---------- Records shown ----------
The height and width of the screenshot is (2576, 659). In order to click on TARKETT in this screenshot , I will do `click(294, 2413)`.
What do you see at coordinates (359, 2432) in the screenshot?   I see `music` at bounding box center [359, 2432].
----------
---------- Records shown ----------
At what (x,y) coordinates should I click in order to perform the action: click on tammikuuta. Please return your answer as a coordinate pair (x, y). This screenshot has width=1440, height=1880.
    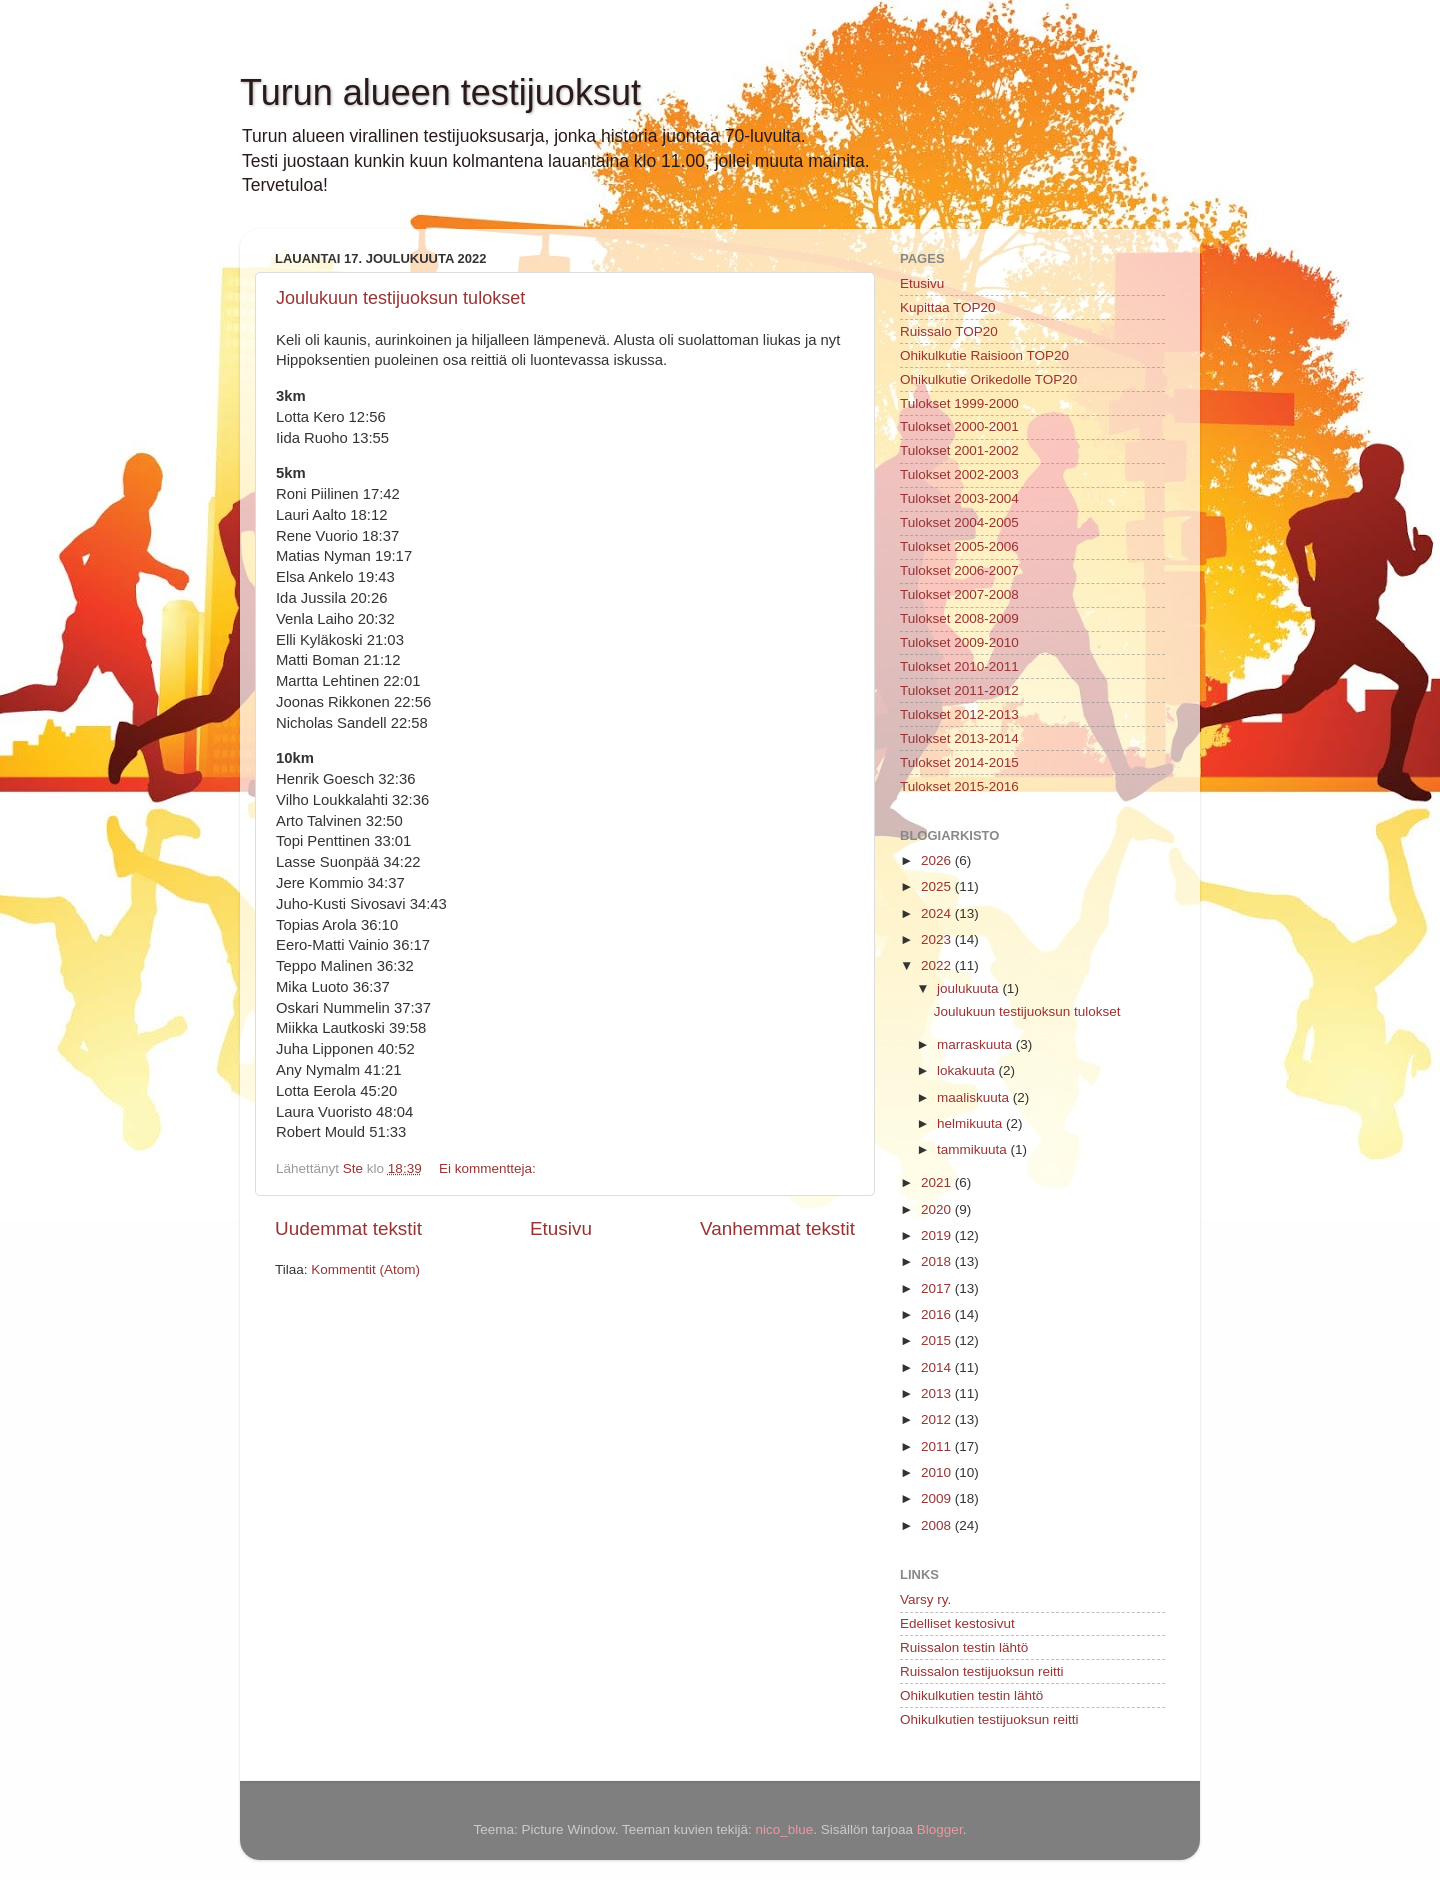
----------
---------- Records shown ----------
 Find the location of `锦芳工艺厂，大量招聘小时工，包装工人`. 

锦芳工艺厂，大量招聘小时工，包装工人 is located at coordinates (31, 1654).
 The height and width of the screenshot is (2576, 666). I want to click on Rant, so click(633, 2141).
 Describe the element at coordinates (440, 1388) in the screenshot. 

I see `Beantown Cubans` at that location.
----------
## Exercise details
Where in the entries does the word "order" occur? Copy out each line that has it.

## Exercise response
The height and width of the screenshot is (2576, 659). In order to click on TARKETT in this screenshot , I will do `click(294, 2413)`.
At what (x,y) coordinates should I click in order to perform the action: click on tammikuuta. Please return your answer as a coordinate pair (x, y). This screenshot has width=1440, height=1880.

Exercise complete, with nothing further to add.